Exports of southern Iraqi Basra crude ran near full capacity at 1.7 million barrels a day after repairs following sabotage attacks. The first shipment for three months of northern Iraqi Kirkuk crude was loading at Turkey’s export terminal Ceyhan.
An Iraqi official said Baghdad aimed to sell up to 300,000 barrels per day of Kirkuk crude via term contract deals. That was read as a sign Iraq is having some success in thwarting attacks that have all but idled exports from its northern pipeline since the US-led war began March last year. A number of European refiners are following the lead of Turkey’s Tupras, the first company to seal a post-war term contract for Kirkuk oil.
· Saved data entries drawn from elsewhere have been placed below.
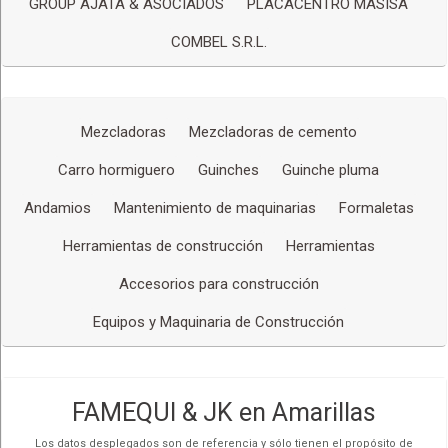
GROUP AJATA & ASOCIADOS
PLACACENTRO MASISA
Fabricado con plancha 1/4 - 2mm.
Mezcladoras
de 140.
Capacidad 1/4 bolsa de cemento.
COMBEL S.R.L.
COCHABAMBA,
Av. Blanco Galindo Nro. 832 Av. Ferrocarril y calle
Sinsinati
Fabricado con plancha de 2mm. Tolva reforzada.
(591) 73611796
Más detalles
Mezcladoras
Mezcladoras de cemento
COCHABAMBA,
Av. Panamericana Nro. 460 zona Tamborada, frente
Carro hormiguero
Guinches
Guinche pluma
a Epi Sur
(591) 71420861
Andamios
Mantenimiento de maquinarias
Formaletas
Más detalles
Herramientas de construcción
Herramientas
Accesorios para construcción
Equipos y Maquinaria de Construcción
FAMEQUI & JK en Amarillas
Los datos desplegados son de referencia y sólo tienen el propósito de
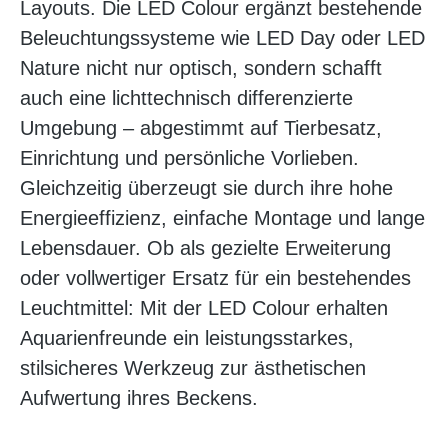
Layouts. Die LED Colour ergänzt bestehende
Beleuchtungssysteme wie LED Day oder LED
Nature nicht nur optisch, sondern schafft
auch eine lichttechnisch differenzierte
Umgebung – abgestimmt auf Tierbesatz,
Einrichtung und persönliche Vorlieben.
Gleichzeitig überzeugt sie durch ihre hohe
Energieeffizienz, einfache Montage und lange
Lebensdauer. Ob als gezielte Erweiterung
oder vollwertiger Ersatz für ein bestehendes
Leuchtmittel: Mit der LED Colour erhalten
Aquarienfreunde ein leistungsstarkes,
stilsicheres Werkzeug zur ästhetischen
Aufwertung ihres Beckens.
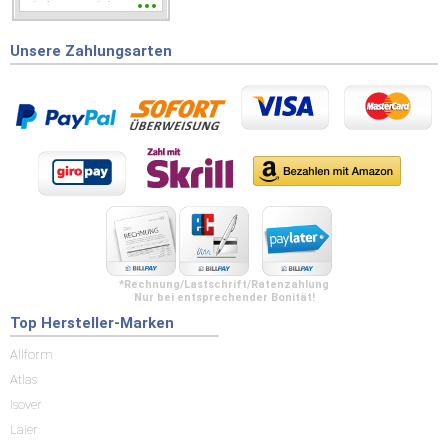
wieder wenn ich was
brauche.
Unsere Zahlungsarten
*Rechnung/Lastschrift/Ratenzahlung
Nur bei entsprechender Bonität!
Top Hersteller-Marken
Allform
Atlas
Isover
Laier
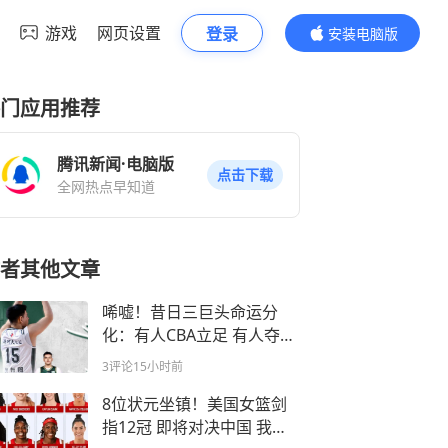
游戏
网页设置
登录
安装电脑版
内容更精彩
门应用推荐
腾讯新闻·电脑版
点击下载
全网热点早知道
者其他文章
唏嘘！昔日三巨头命运分
化：有人CBA立足 有人夺冠
有人黯然出局
3评论
15小时前
8位状元坐镇！美国女篮剑
指12冠 即将对决中国 我们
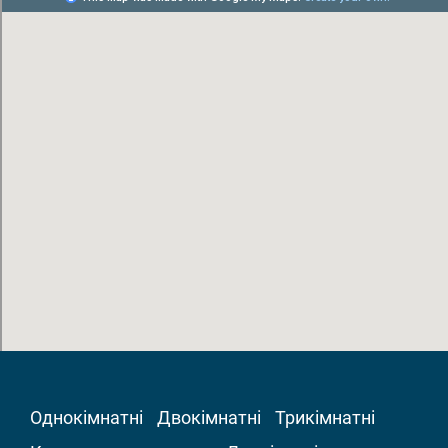
Однокімнатні
Двокімнатні
Трикімнатні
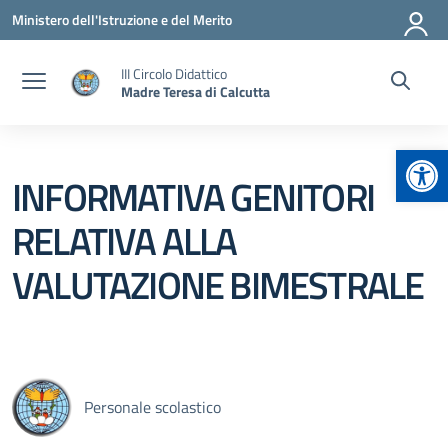
Vai ai contenuti
Vai al menu di navigazione
Vai al footer
Ministero dell'Istruzione e del Merito
III Circolo Didattico
Madre Teresa di Calcutta
Apr
INFORMATIVA GENITORI
RELATIVA ALLA
VALUTAZIONE BIMESTRALE
Personale scolastico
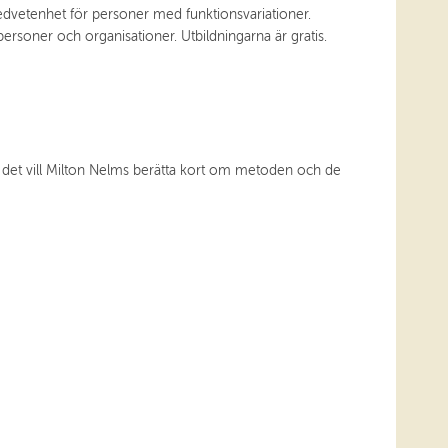
edvetenhet för personer med funktionsvariationer.
rsoner och organisationer. Utbildningarna är gratis.
er det vill Milton Nelms berätta kort om metoden och de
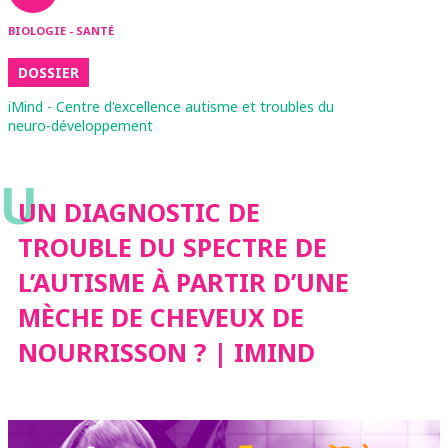
BIOLOGIE - SANTÉ
DOSSIER
iMind - Centre d'excellence autisme et troubles du
neuro-développement
U
UN DIAGNOSTIC DE
TROUBLE DU SPECTRE DE
L’AUTISME À PARTIR D’UNE
MÈCHE DE CHEVEUX DE
NOURRISSON ? | IMIND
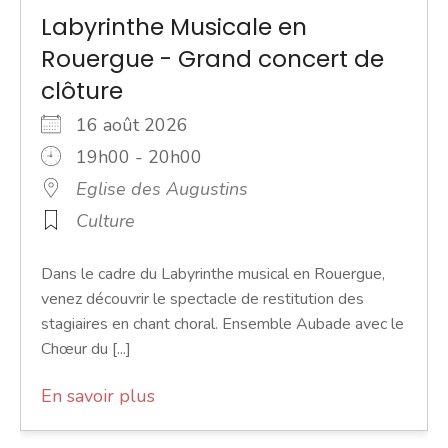
Labyrinthe Musicale en
Rouergue - Grand concert de
clôture
16 août 2026
19h00 - 20h00
Eglise des Augustins
Culture
Dans le cadre du Labyrinthe musical en Rouergue,
venez découvrir le spectacle de restitution des
stagiaires en chant choral. Ensemble Aubade avec le
Chœur du [...]
En savoir plus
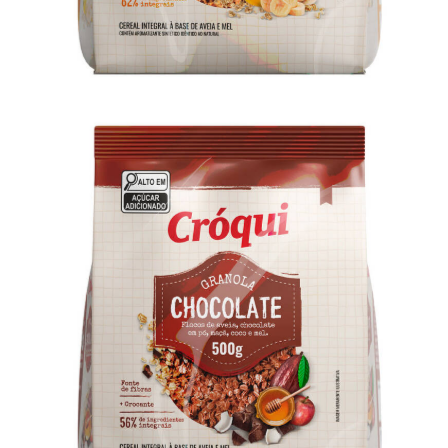
Granola Cróqui Chocolate 500g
“We hope to sell about 10 million barrels of Kirkuk a month through term contracts,” the official told Reuters. “We’re concentrating on Europe and have already had a number of requests from refiners there.”
Despite the price drop, crude is still nearly 30 percent higher than at the start of the year as producers pump close to full-tilt to meet the fastest world demand growth in 24 years.
OPEC President Purnomo Yusgiantoro said Monday the cartel which controls more than half of the world’s exports aimed to increase spare output capacity by about 1 million barrels per day (bpd) in the next few months to help bolster stretched supplies. OPEC is already pumping close to 30 million bpd, its highest level since 1979.
Only Saudi Arabia has any significant spare capacity within the 11-member cartel, which is due to meet Sept. 15 in Vienna to review output policy. Yusgiantoro said “non-fundamental” factors made it hard to forecast which side of the 45-dollar-per-barrel mark prices would now head.
“Right now it (the oil price) is still below 45 US dollars a barrel, whether it will go up or down, it’s difficult to predict,” Yusgiantoro told reporters in Jakarta. He said heavy demand from rapidly industrialising China and India was placing a burden on the oil market, while supply difficulties in Iraq were also putting pressure on prices.